HARARE, Zimbabwe — Zimbabwean President Robert Mugabe said Friday his party will have to fight hard to win upcoming polls scheduled for the end of this month and ensure its political survival after three decades in power.

Speaking at the launch of his ZANU-PF party's election manifesto, Mugabe said his party will put up a "fight of our lives" to regain waning support in urban areas, strongholds of his main political opponent, Prime Minister Morgan Tsvangirai.

"We have come here to regain what we lost along the way," he said. "This one will be a fight of our lives, we have to battle for survival."

Mugabe's party has been repeatedly accused of political violence, intimidation and vote-rigging in the last three general elections since 2000.

Mugabe, who was forced to form a tenuous coalition government with Tsvangirai by regional leaders after violent and disputed elections in 2008, has ruled the southern African nation since independence from colonial rule in 1980.

Mugabe, 89, will face Tsvangirai, 61, in the national vote he has set for July 31, following a May court ruling ordering him to call for early polls.

Mugabe's partners in the coalition had appealed against the July election, but the Constitutional Court, the nation's highest court, upheld the date on Thursday.

Tsvangirai had asked for a delay of at least 25 days to give time to institute democratic reforms and changes to electoral laws to allow for a free and fair ballot.

Mugabe said calls for a poll delay by the Southern Africa Development Community, a regional, political and economic bloc known as SADC, were interfering with Zimbabwe's court processes.

"Let it be known we joined SADC voluntarily, we can leave and withdraw from SADC," he said.

Addressing tens of thousands of supporters gathered at a soccer field in Highfield, where he held his first victorious rally as he was swept into power in 1980, Mugabe pleaded for support in the polls.

"It was here we started.

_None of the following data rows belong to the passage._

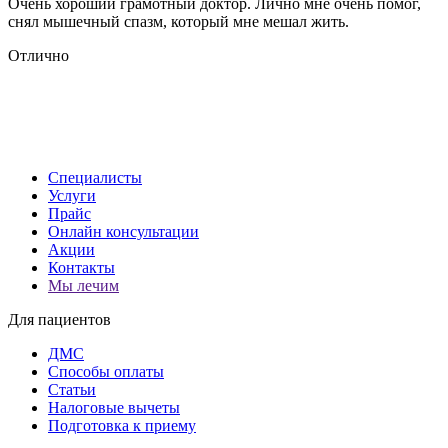
Очень хороший грамотный доктор. Лично мне очень помог,
Х
снял мышечный спазм, который мне мешал жить.
А
с
Отлично
п
о
Специалисты
Услуги
Прайс
Онлайн консультации
Акции
Контакты
Мы лечим
Для пациентов
ДМС
Способы оплаты
Статьи
Налоговые вычеты
Подготовка к приему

We don't want to die, we need political life," he said.

Mugabe said his party had learnt from its past mistakes and electoral losses and had become stronger.

"We have come back invigorated to wage a forceful, vigorous and devastating fight. It's a do or die battle," he said.

Tsvangirai claimed he won the last elections in 2008, which he claimed was tainted by political violence and vote-rigging.

Earlier Friday, the former opposition leader in the coalition with Mugabe cancelled a news conference where he was expected to announce an opposition alliance to fight Mugabe's ZANU-PF party in the July poll after the decision by the Constitutional Court to push ahead with elections.

It was expected Tsvangirai had forged an alliance with a breakaway faction of his party to present a united challenge to Mugabe with Welshman Ncube, his chief rival in the democratic political movement, to avoid splitting the vote against Mugabe.

No reason was given for the cancellation, but Ncube has been nominated as a presidential opponent to Mugabe and has resisted previous appeals for him to present a united against Mugabe.

In the 2008 elections, Ncube and another presidential candidate, a former minister in Mugabe's party garnered nearly 10 percent of the vote that stopped an outright Tsvangirai victory and led to a run-off vote for the presidency that Tsvangirai boycotted on allegations of spiraling political violence against his supporters.

Mugabe on Friday called for campaigning without violence that has marred previous polls.

"Let's teach our opponents a lesson ... Let's fight to win," he said.